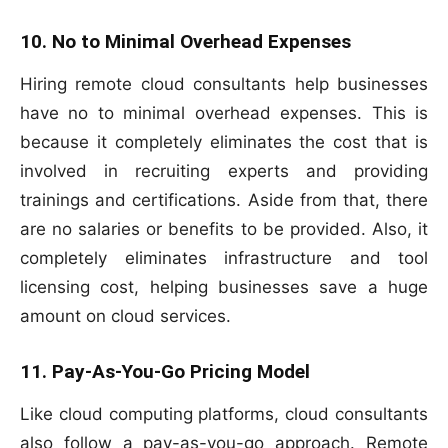
10. No to Minimal Overhead Expenses
Hiring remote cloud consultants help businesses
have no to minimal overhead expenses. This is
because it completely eliminates the cost that is
involved in recruiting experts and providing
trainings and certifications. Aside from that, there
are no salaries or benefits to be provided. Also, it
completely eliminates infrastructure and tool
licensing cost, helping businesses save a huge
amount on cloud services.
11. Pay-As-You-Go Pricing Model
Like cloud computing platforms, cloud consultants
also follow a pay-as-you-go approach. Remote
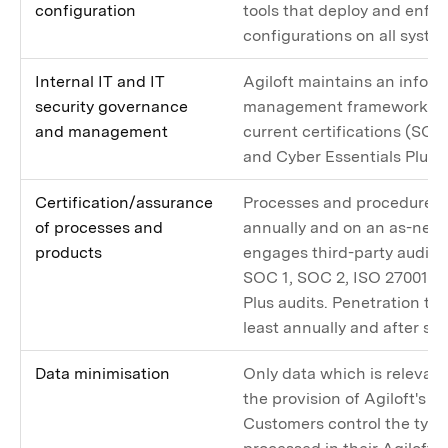
configuration
tools that deploy and enfor
configurations on all syste
Internal IT and IT
Agiloft maintains an inform
security governance
management framework as r
and management
current certifications (SOC
and Cyber Essentials Plus).
Certification/assurance
Processes and procedures a
of processes and
annually and on an as-need
products
engages third-party audito
SOC 1, SOC 2, ISO 27001, a
Plus audits. Penetration te
least annually and after si
Data minimisation
Only data which is relevan
the provision of Agiloft's s
Customers control the type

What is required:
Retype the listing exactly. Leave the pictures out.

Answer for this exercise:
10. No to Minimal Overhead Expenses
Hiring remote cloud consultants help businesses
have no to minimal overhead expenses. This is
because it completely eliminates the cost that is
involved in recruiting experts and providing
trainings and certifications. Aside from that, there
are no salaries or benefits to be provided. Also, it
completely eliminates infrastructure and tool
licensing cost, helping businesses save a huge
amount on cloud services.
11. Pay-As-You-Go Pricing Model
Like cloud computing platforms, cloud consultants
also follow a pay-as-you-go approach. Remote
configuration
tools that deploy and enfor
configurations on all syste
Internal IT and IT
Agiloft maintains an inform
security governance
management framework as r
and management
current certifications (SOC
and Cyber Essentials Plus).
Certification/assurance
Processes and procedures a
of processes and
annually and on an as-need
products
engages third-party audito
SOC 1, SOC 2, ISO 27001, a
Plus audits. Penetration te
least annually and after si
Data minimisation
Only data which is relevan
the provision of Agiloft's s
Customers control the type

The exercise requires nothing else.